MAF director general Wayne McNee said people who do not have their fishing handbook with them when they go fishing can now access the most current information for the geographical area by phone no matter where they are in New Zealand. “The fishing rules app is one of the government sector’s first uses of smartphone technology to deliver information in a convenient way to consumers. It is certain to have great potential in other areas like border control and biosecurity,” said McNee.

A second service allows those with standard mobile phones to text the species they are fishing for to a free text number. They will then get a return text detailing the relevant rules for that species.

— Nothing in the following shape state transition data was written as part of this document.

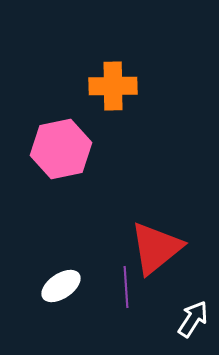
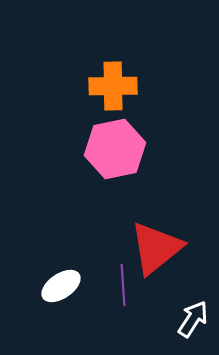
pink hexagon: moved 54 px right
purple line: moved 3 px left, 2 px up
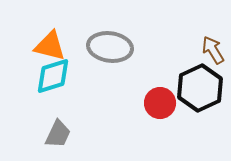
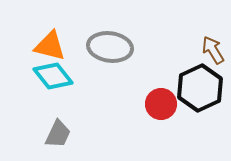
cyan diamond: rotated 69 degrees clockwise
red circle: moved 1 px right, 1 px down
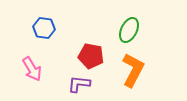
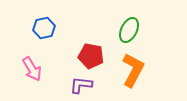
blue hexagon: rotated 20 degrees counterclockwise
purple L-shape: moved 2 px right, 1 px down
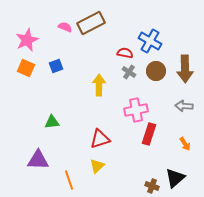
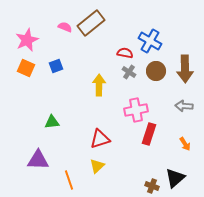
brown rectangle: rotated 12 degrees counterclockwise
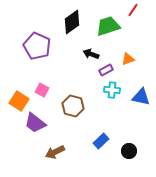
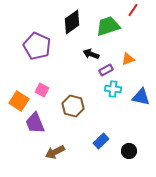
cyan cross: moved 1 px right, 1 px up
purple trapezoid: rotated 30 degrees clockwise
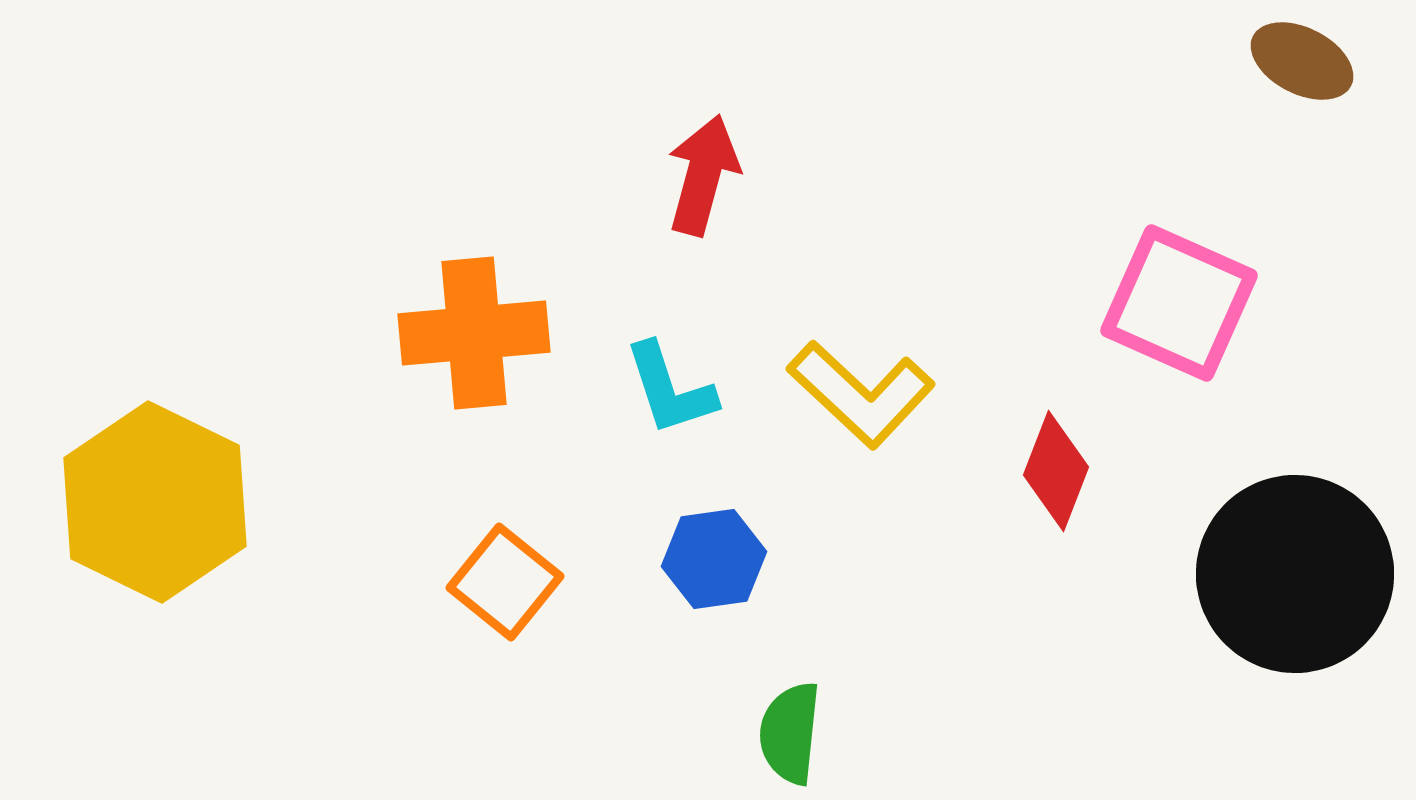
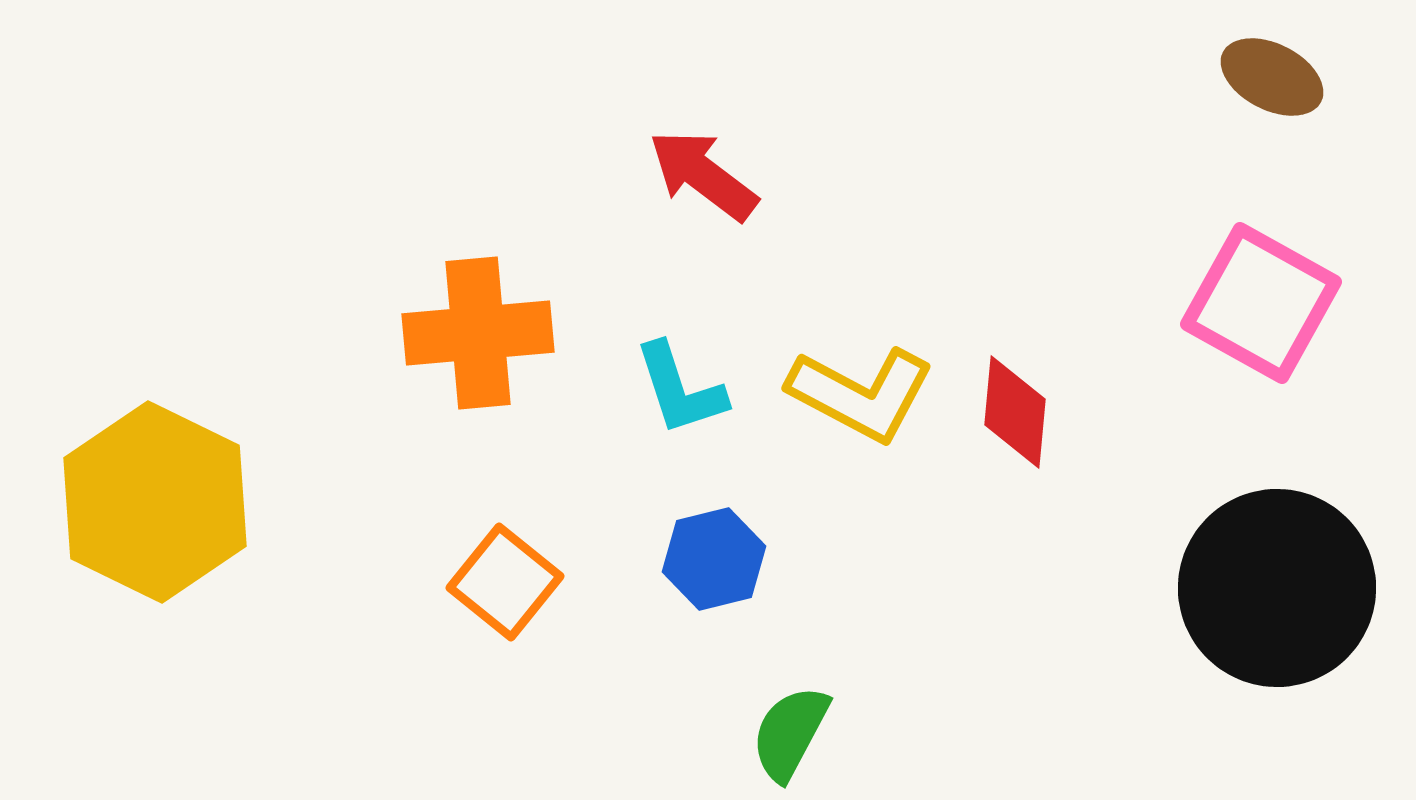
brown ellipse: moved 30 px left, 16 px down
red arrow: rotated 68 degrees counterclockwise
pink square: moved 82 px right; rotated 5 degrees clockwise
orange cross: moved 4 px right
cyan L-shape: moved 10 px right
yellow L-shape: rotated 15 degrees counterclockwise
red diamond: moved 41 px left, 59 px up; rotated 16 degrees counterclockwise
blue hexagon: rotated 6 degrees counterclockwise
black circle: moved 18 px left, 14 px down
green semicircle: rotated 22 degrees clockwise
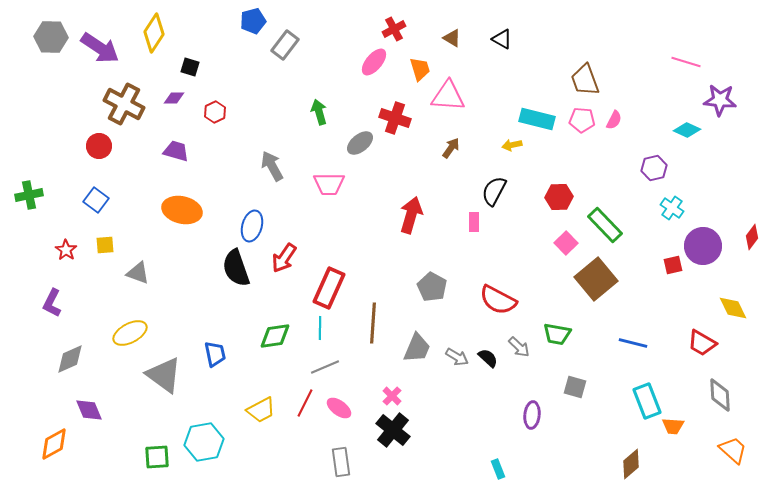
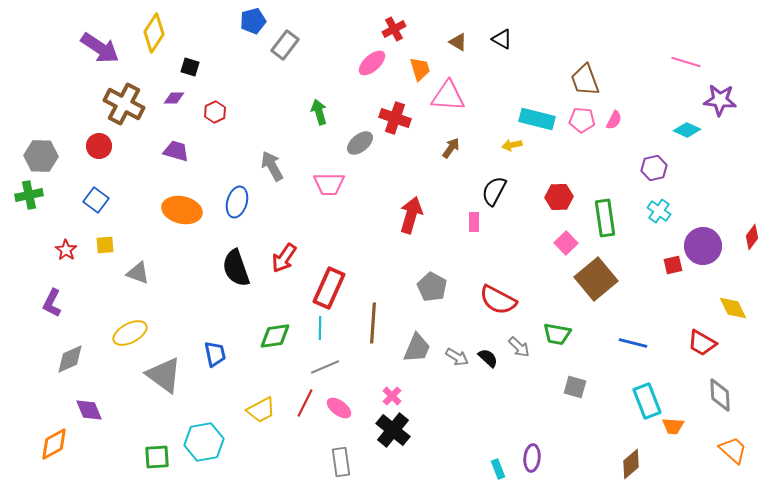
gray hexagon at (51, 37): moved 10 px left, 119 px down
brown triangle at (452, 38): moved 6 px right, 4 px down
pink ellipse at (374, 62): moved 2 px left, 1 px down; rotated 8 degrees clockwise
cyan cross at (672, 208): moved 13 px left, 3 px down
green rectangle at (605, 225): moved 7 px up; rotated 36 degrees clockwise
blue ellipse at (252, 226): moved 15 px left, 24 px up
purple ellipse at (532, 415): moved 43 px down
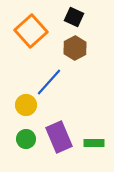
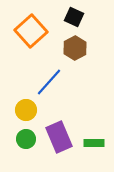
yellow circle: moved 5 px down
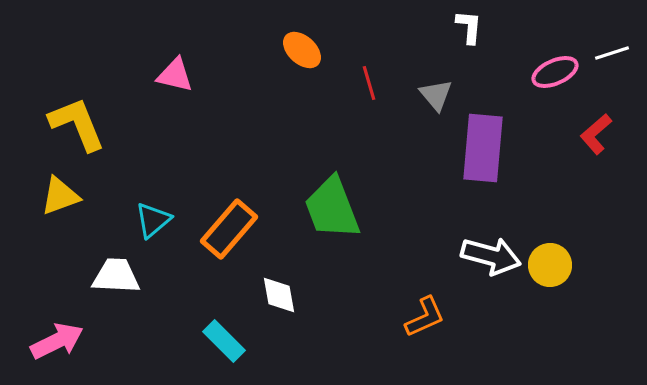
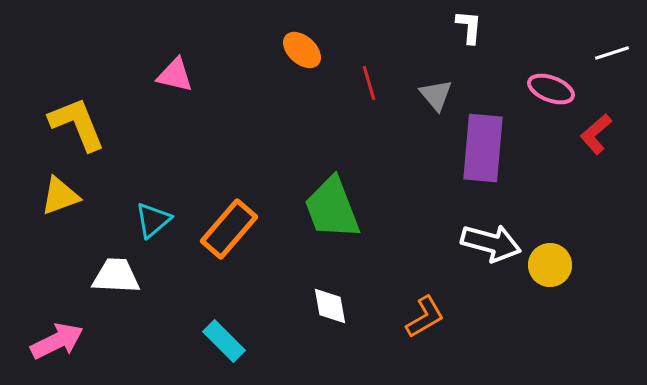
pink ellipse: moved 4 px left, 17 px down; rotated 45 degrees clockwise
white arrow: moved 13 px up
white diamond: moved 51 px right, 11 px down
orange L-shape: rotated 6 degrees counterclockwise
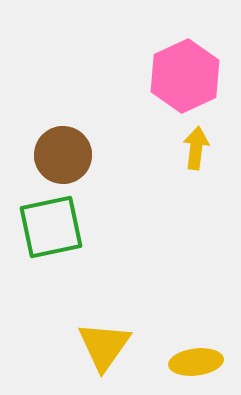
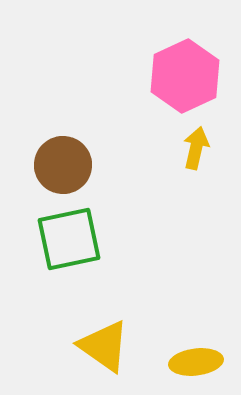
yellow arrow: rotated 6 degrees clockwise
brown circle: moved 10 px down
green square: moved 18 px right, 12 px down
yellow triangle: rotated 30 degrees counterclockwise
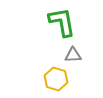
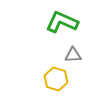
green L-shape: rotated 56 degrees counterclockwise
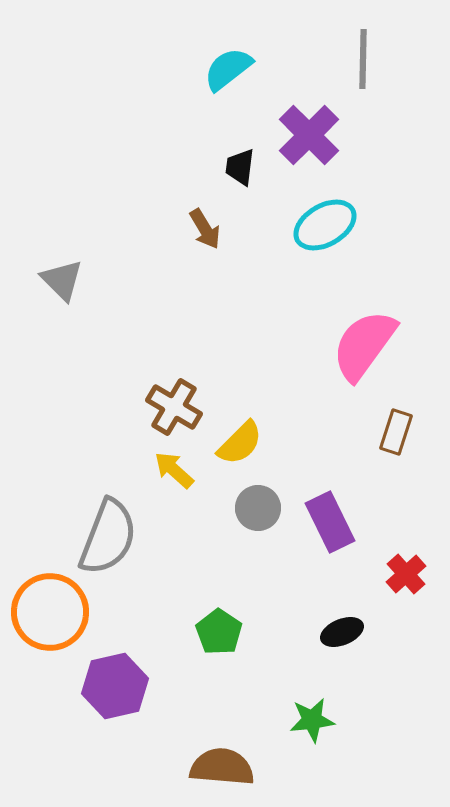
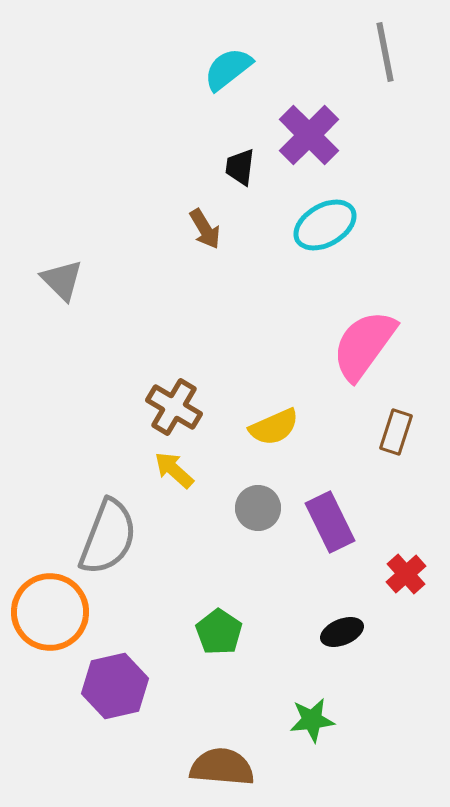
gray line: moved 22 px right, 7 px up; rotated 12 degrees counterclockwise
yellow semicircle: moved 34 px right, 16 px up; rotated 21 degrees clockwise
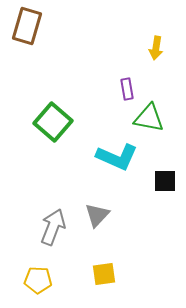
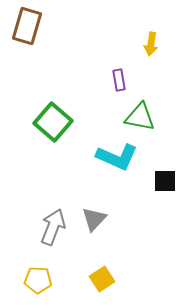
yellow arrow: moved 5 px left, 4 px up
purple rectangle: moved 8 px left, 9 px up
green triangle: moved 9 px left, 1 px up
gray triangle: moved 3 px left, 4 px down
yellow square: moved 2 px left, 5 px down; rotated 25 degrees counterclockwise
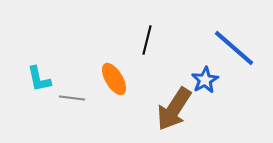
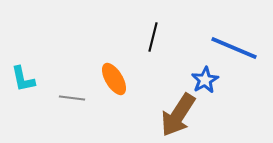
black line: moved 6 px right, 3 px up
blue line: rotated 18 degrees counterclockwise
cyan L-shape: moved 16 px left
brown arrow: moved 4 px right, 6 px down
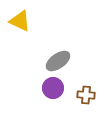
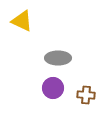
yellow triangle: moved 2 px right
gray ellipse: moved 3 px up; rotated 35 degrees clockwise
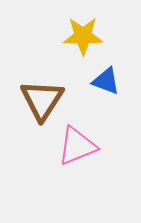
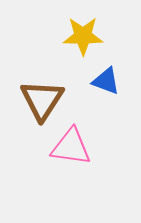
pink triangle: moved 6 px left, 1 px down; rotated 30 degrees clockwise
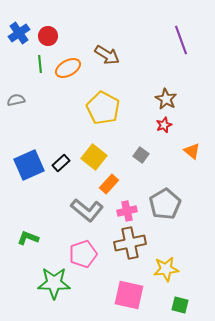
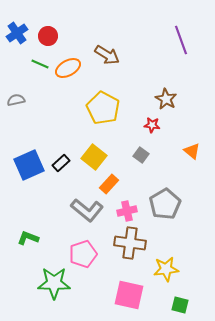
blue cross: moved 2 px left
green line: rotated 60 degrees counterclockwise
red star: moved 12 px left; rotated 28 degrees clockwise
brown cross: rotated 20 degrees clockwise
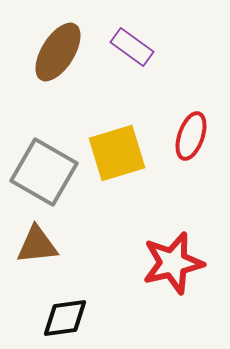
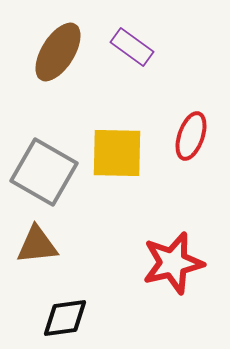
yellow square: rotated 18 degrees clockwise
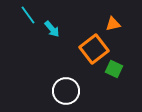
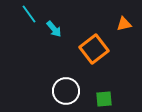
cyan line: moved 1 px right, 1 px up
orange triangle: moved 11 px right
cyan arrow: moved 2 px right
green square: moved 10 px left, 30 px down; rotated 30 degrees counterclockwise
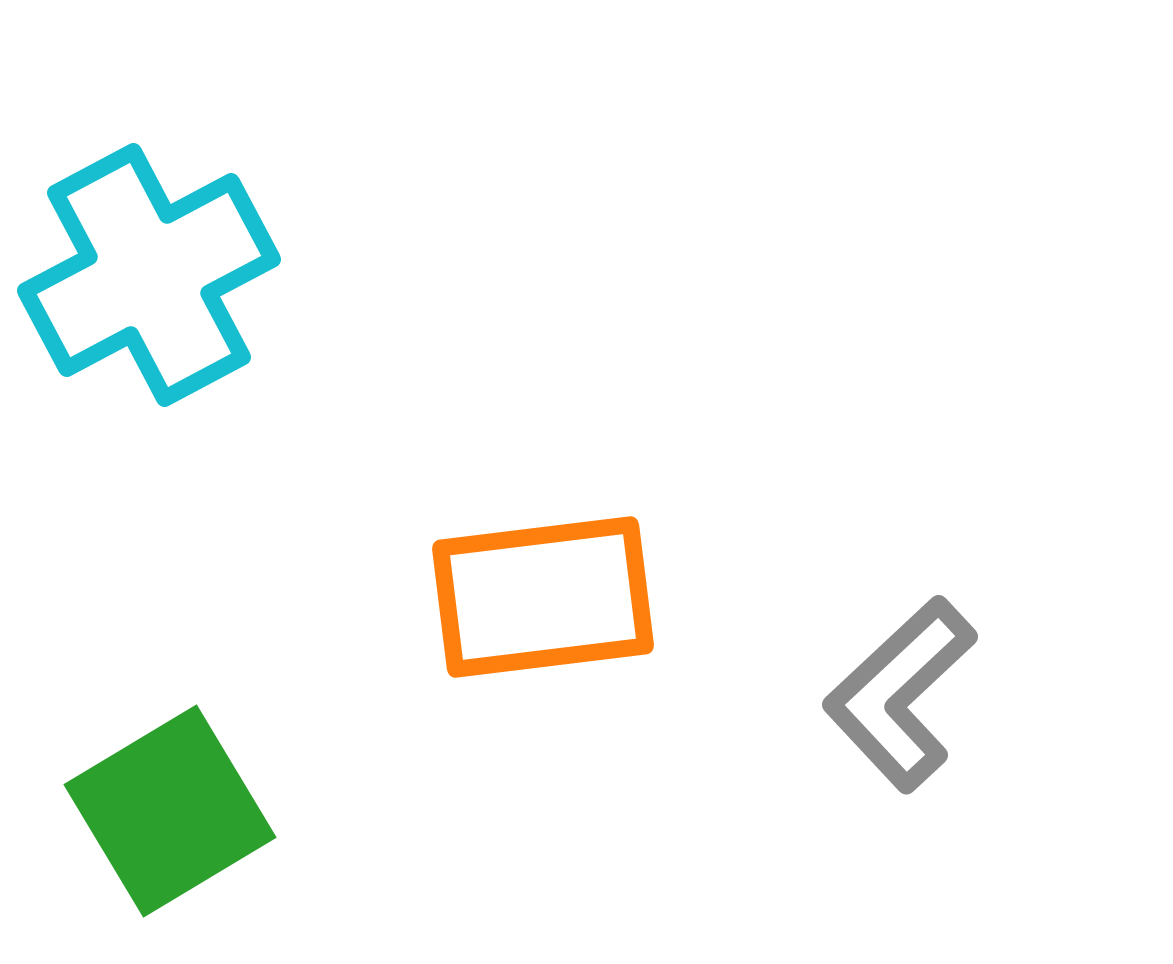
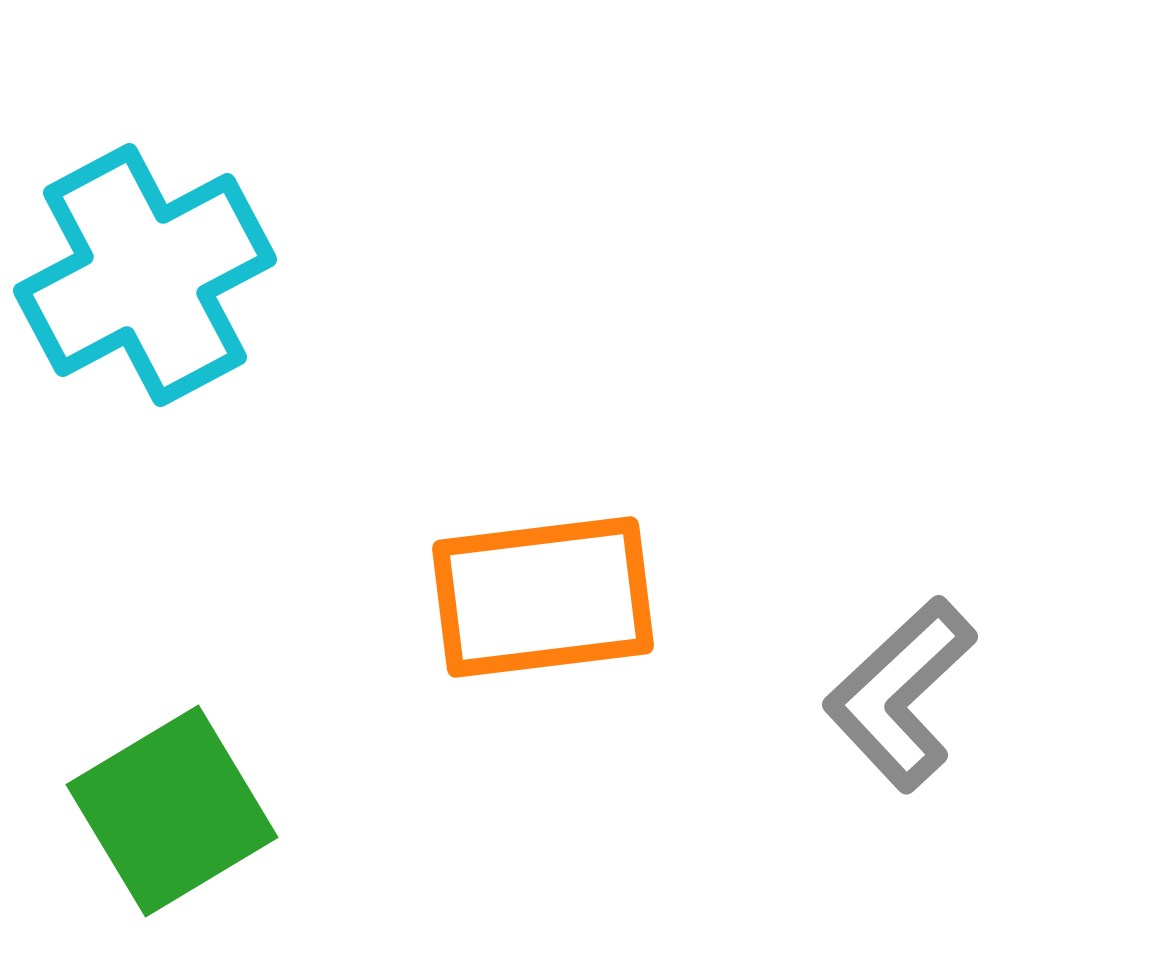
cyan cross: moved 4 px left
green square: moved 2 px right
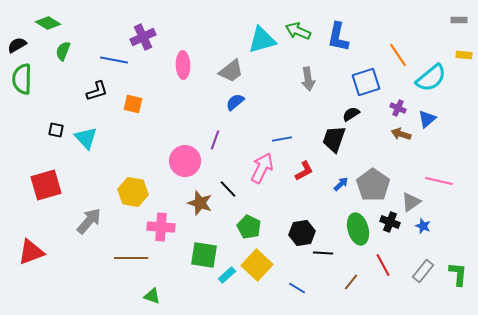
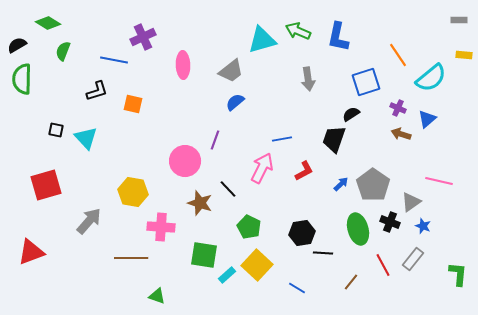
gray rectangle at (423, 271): moved 10 px left, 12 px up
green triangle at (152, 296): moved 5 px right
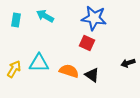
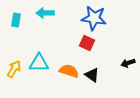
cyan arrow: moved 3 px up; rotated 30 degrees counterclockwise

The text messages are free.

“The possibilities for adaptation seem limitless,” said McNee.

McNee said the full suite of rules will be available online in time for the summer fishing season. “You won’t have any reason not to know the rules,” he said.

Helping hand from Christchurch

Channa Jayasinha, CIO, Ministry of Fisheries, said the project took four months to complete and is part of the ministry’s information services strategy for new media channels.

Fisheries (which merged with MAF) worked with Mogeo, a mobile development company in Christchurch whose managing director, Adam Hutchinson, is a keen recreational fisher and diver.

Jayasinha said Hutchinson contacted the ministry when he learned they were working on new channels to communicate with the public. Jayasinha described the process as an “interactive development” involving technology experts and the field operation team.

The apps were initially spread through “word of mouth”, and were downloaded around 300 times during the first month alone, Jayasinha said. There were also 300 downloads on YouTube during the same period.